友へ、
モントゥーは、ここテル・アヴィヴにあるダン・ホテルの、美しい私たちの部屋のバルコニーに坐っており、その顔は待ち望んでいた太陽の光が部屋いっぱいにさすように、はかり知れぬ喜びを反映しています。下方の海は、長く白い羽毛のようになって防波堤に押しよせ、波が岸に届く度にのどかな、深い単調さで歌っています。モントゥーは両眼を閉ざし、あたかも約束の土地へ着いたとでも感じているようでした。
~ドリス・モントゥー著 家里和夫訳 『指揮棒と80年 ピエール・モントゥーの回想』
ピエール・モントゥーは老いてもなお頗る壮健で、八十六歳でロンドン交響楽団の常任指揮者に就任する際には二十五年契約(!)を取り交わし、八十八歳のときには同団を率いて初来日も果たしている。
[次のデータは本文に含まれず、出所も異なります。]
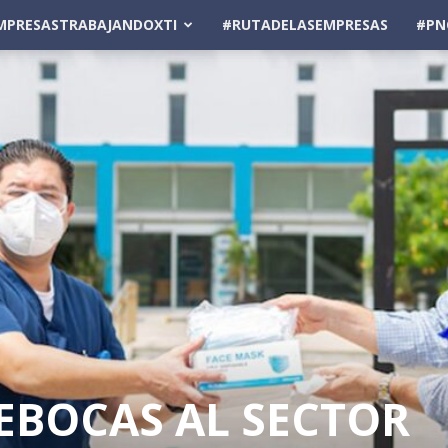
MPRESASTRABAJANDOXTI
#RUTADELASEMPRESAS
#PN
BOCAS AL SECTOR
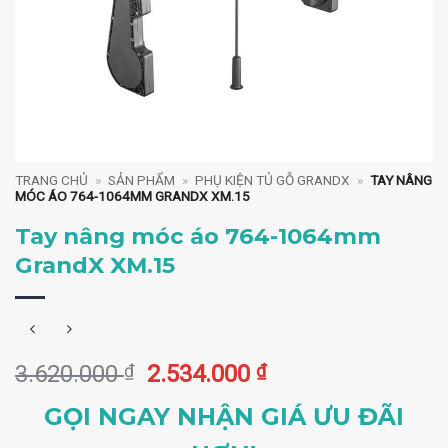
TRANG CHỦ
»
SẢN PHẨM
»
PHỤ KIỆN TỦ GỖ GRANDX
»
TAY NÂNG
MÓC ÁO 764-1064MM GRANDX XM.15
Tay nâng móc áo 764-1064mm
GrandX XM.15
Giá
Giá
3.620.000
₫
2.534.000
₫
gốc
hiện
GỌI NGAY NHẬN GIÁ ƯU ĐÃI
là:
tại
3.620.000 ₫.
là:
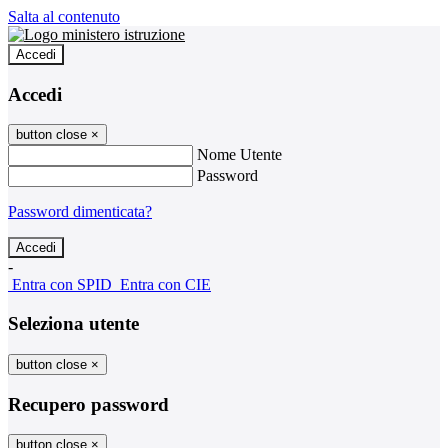
Salta al contenuto
Accedi
Accedi
button close
×
Nome Utente
Password
Password dimenticata?
-
Entra con SPID
Entra con CIE
Seleziona utente
button close
×
Recupero password
button close
×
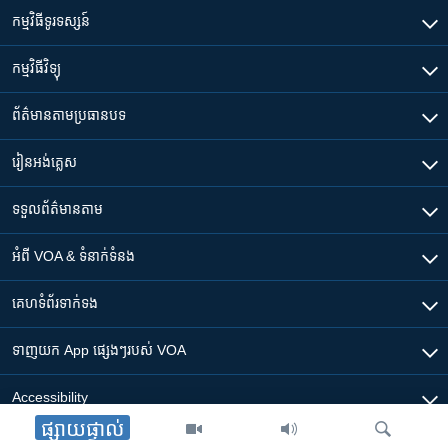
កម្មវិធី​ទូរទស្សន៍
កម្មវិធី​វិទ្យុ
ព័ត៌មាន​តាមប្រធានបទ​
រៀន​​អង់គ្លេស
ទទួល​ព័ត៌មាន​តាម
អំពី​ VOA & ទំនាក់ទំនង
គេហទំព័រ​​ទាក់ទង
ទាញយក​ App ផ្សេងៗ​របស់​ VOA
Accessibility
ផ្សាយផ្ទាល់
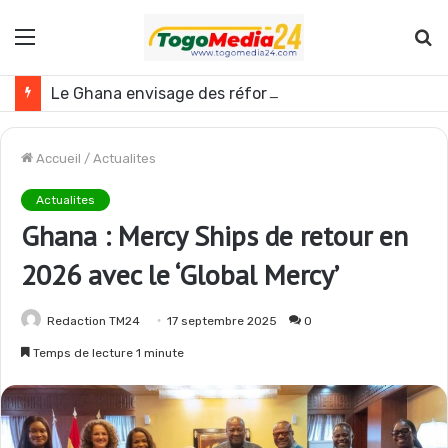
Menu
R
Le Ghana envisage des réformes politiques
Accueil
/
Actualites
Actualites
Ghana : Mercy Ships de retour en
2026 avec le ‘Global Mercy’
Redaction TM24
17 septembre 2025
0
Temps de lecture 1 minute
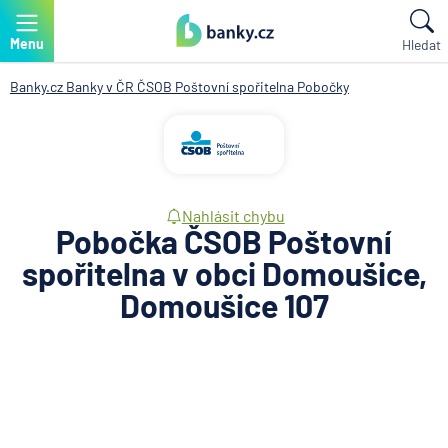
Menu
Hledat
Banky.cz
Banky v ČR
ČSOB Poštovní spořitelna
Pobočky
Nahlásit chybu
Pobočka ČSOB Poštovní
spořitelna v obci Domoušice,
Domoušice 107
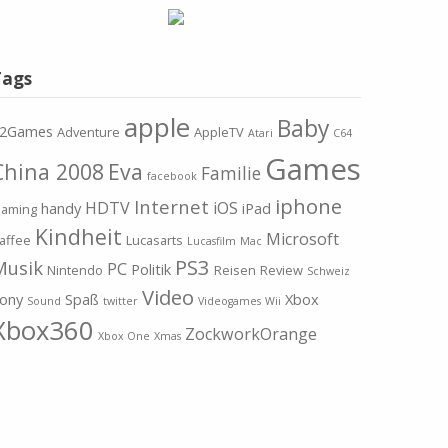
Tags
apple
Baby
2Games
Adventure
AppleTV
Atari
C64
Games
China 2008
Eva
Familie
facebook
iphone
Internet
HDTV
iOS
handy
iPad
aming
Kindheit
Microsoft
affee
Lucasarts
Lucasfilm
Mac
PS3
Musik
PC
Politik
Nintendo
Reisen
Review
Schweiz
Video
ony
Spaß
Xbox
Sound
twitter
Videogames
Wii
Xbox360
ZockworkOrange
Xbox One
Xmas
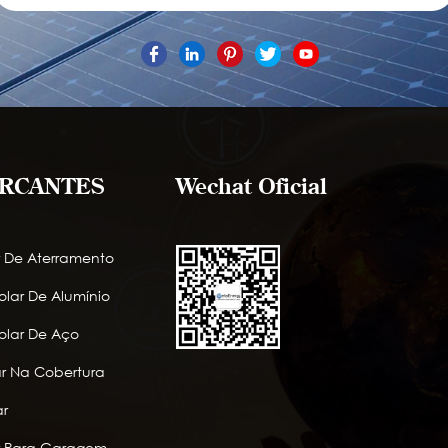
RCANTES
Wechat Oficial
r De Aterramento
lar De Alumínio
lar De Aço
lar Na Cobertura
r
ar Para Garagem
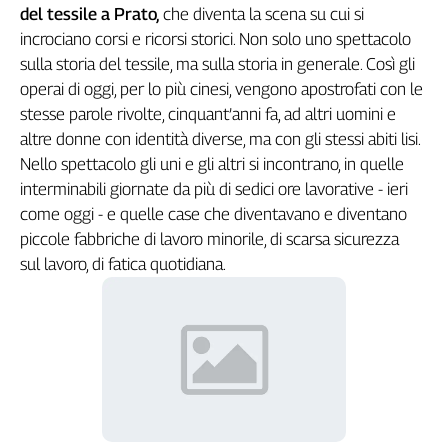
del tessile a Prato,
che diventa la scena su cui si
Genova,
incrociano corsi e ricorsi storici. Non solo uno spettacolo
il
sulla storia del tessile, ma sulla storia in generale. Così gli
sangue
della
operai di oggi, per lo più cinesi, vengono apostrofati con le
ragione
stesse parole rivolte, cinquant’anni fa, ad altri uomini e
120
altre donne con identità diverse, ma con gli stessi abiti lisi.
anni
Nello spettacolo gli uni e gli altri si incontrano, in quelle
Cgil
interminabili giornate da più di sedici ore lavorative - ieri
Collettiva
come oggi - e quelle case che diventavano e diventano
Academy
piccole fabbriche di lavoro minorile, di scarsa sicurezza
sul lavoro, di fatica quotidiana.
Collettiva
Play
Rubriche
Collettiva
Talk
La
settimana
Collettiva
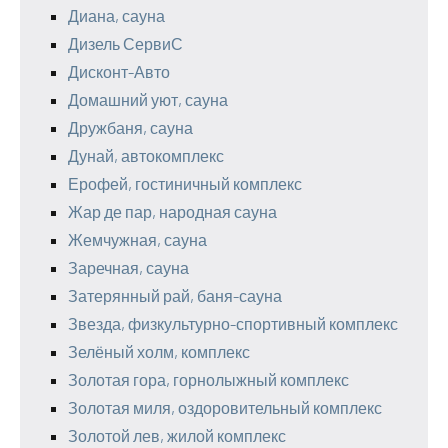
Диана, сауна
Дизель СервиС
Дисконт-Авто
Домашний уют, сауна
Дружбаня, сауна
Дунай, автокомплекс
Ерофей, гостиничный комплекс
Жар де пар, народная сауна
Жемчужная, сауна
Заречная, сауна
Затерянный рай, баня-сауна
Звезда, физкультурно-спортивный комплекс
Зелёный холм, комплекс
Золотая гора, горнолыжный комплекс
Золотая миля, оздоровительный комплекс
Золотой лев, жилой комплекс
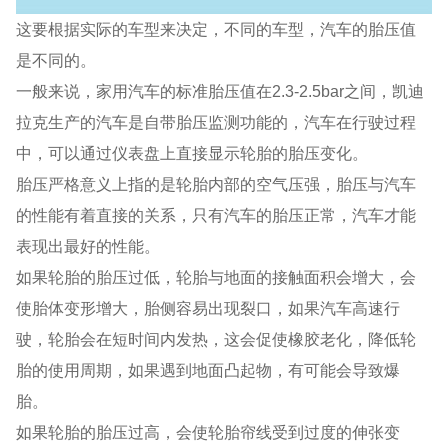
这要根据实际的车型来决定，不同的车型，汽车的胎压值
是不同的。
一般来说，家用汽车的标准胎压值在2.3-2.5bar之间，凯迪
拉克生产的汽车是自带胎压监测功能的，汽车在行驶过程
中，可以通过仪表盘上直接显示轮胎的胎压变化。
胎压严格意义上指的是轮胎内部的空气压强，胎压与汽车
的性能有着直接的关系，只有汽车的胎压正常，汽车才能
表现出最好的性能。
如果轮胎的胎压过低，轮胎与地面的接触面积会增大，会
使胎体变形增大，胎侧容易出现裂口，如果汽车高速行
驶，轮胎会在短时间内发热，这会促使橡胶老化，降低轮
胎的使用周期，如果遇到地面凸起物，有可能会导致爆
胎。
如果轮胎的胎压过高，会使轮胎帘线受到过度的伸张变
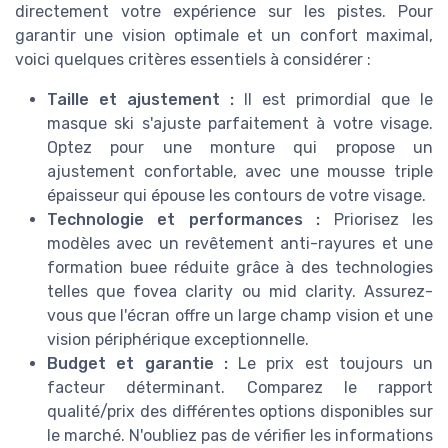
directement votre expérience sur les pistes. Pour
garantir une vision optimale et un confort maximal,
voici quelques critères essentiels à considérer :
Taille et ajustement :
Il est primordial que le
masque ski s'ajuste parfaitement à votre visage.
Optez pour une monture qui propose un
ajustement confortable, avec une mousse triple
épaisseur qui épouse les contours de votre visage.
Technologie et performances :
Priorisez les
modèles avec un revêtement anti-rayures et une
formation buee réduite grâce à des technologies
telles que fovea clarity ou mid clarity. Assurez-
vous que l'écran offre un large champ vision et une
vision périphérique exceptionnelle.
Budget et garantie :
Le prix est toujours un
facteur déterminant. Comparez le rapport
qualité/prix des différentes options disponibles sur
le marché. N'oubliez pas de vérifier les informations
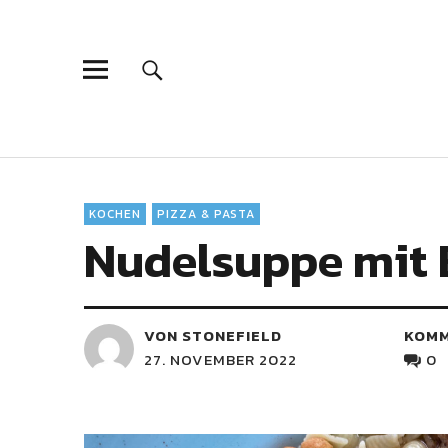
KOCHEN
PIZZA & PASTA
Nudelsuppe mit 
VON STONEFIELD
KOM
27. NOVEMBER 2022
0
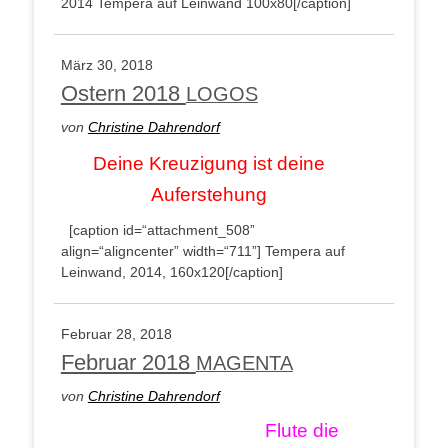
2014 Tem­pe­ra auf Lein­wand 100x80[/caption]
März 30, 2018
Ostern 2018
LOGOS
von
Chris­ti­ne Dahrendorf
Dei­ne Kreu­zi­gung ist dei­ne
Auferstehung
[cap­ti­on id=“attachment_508”
align=“aligncenter” width=“711”]
Tem­pe­ra auf
Lein­wand, 2014, 160x120[/caption]
Febru­ar 28, 2018
Februar 2018
MAGENTA
von
Chris­ti­ne Dahrendorf
Flu­te die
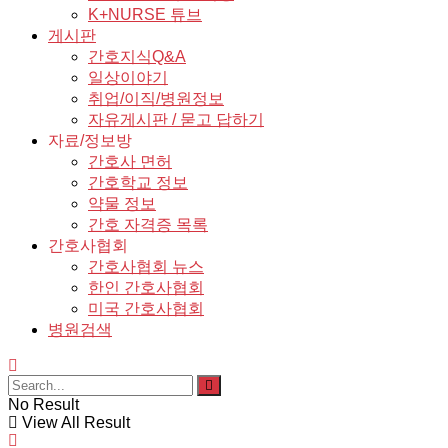
K+NURSE 튜브
게시판
간호지식Q&A
일상이야기
취업/이직/병원정보
자유게시판 / 묻고 답하기
자료/정보방
간호사 면허
간호학교 정보
약물 정보
간호 자격증 목록
간호사협회
간호사협회 뉴스
한인 간호사협회
미국 간호사협회
병원검색
No Result
View All Result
生涯現役を貫いて隠居生活とは無縁だったモントゥーには、自伝や回顧録を残す暇はなかった。その代わり傍らにいつも連れ添っていたドリス夫人が夫との会話をこまごまと書き留め、それをまとめて歿後に出版したのが『
指揮棒と80年』(原題は "It’s All in the Music")である。本の各章は夫人から友人に宛てた手紙によって導かれるという構成をとる。上に引いたのは終盤近い章の冒頭の一節。
スペインからフランスに来た古いユダヤ人の血筋を引くピエール・モントゥーは、表立ったシオニストではなかったものの、イスラエル建国には並々ならぬ関心と共感を寄せていたとおぼしい。1964年3月、八十九歳の誕生日を目前に控えたモントゥーはテル=アヴィヴを訪れ、同地のイスラエル・フィルハーモニー管弦楽団を指揮している。長い生涯でこれが最初で最後の機会となった。
このたび千載一遇の機会を捉えた実況録音が残されていた事実が判明した。
"The IPO Heritage Series: Pierre Monteux"
ベートーヴェン:
交響曲 第四番
エルガー:
「謎」の変奏曲
ラヴェル:
バレエ組曲『ダフニスとクロエ』第二番
ピエール・モントゥー指揮
イスラエル・フィルハーモニー管弦楽団
1964年3月7日、テル=アヴィヴ、マン会堂(実況)
Helicon 02-9641 (2011)
いずれもモントゥーが自家薬籠中の楽曲として久しい演目である。ベートーヴェンの「第四」は「田園」に次ぐ愛奏曲だったらしく、この実演直前の1964年2月にはハンブルクで北ドイツ放送交響楽団と「第二」ととも)スタジオ録音したばかり。エルガーの「エニグマ」もロンドン交響楽団の音楽監督就任の遙か以前からレパートリーに加えていた。『ダフニス』は云うまでもなくバレエ・リュス専属指揮者として若き日の彼がピットで世界初演(1912)したバレエである。ただし彼は実演でも合唱入りオリジナル全曲版を専らを取り上げたらしいから、第二組曲の録音は珍しい。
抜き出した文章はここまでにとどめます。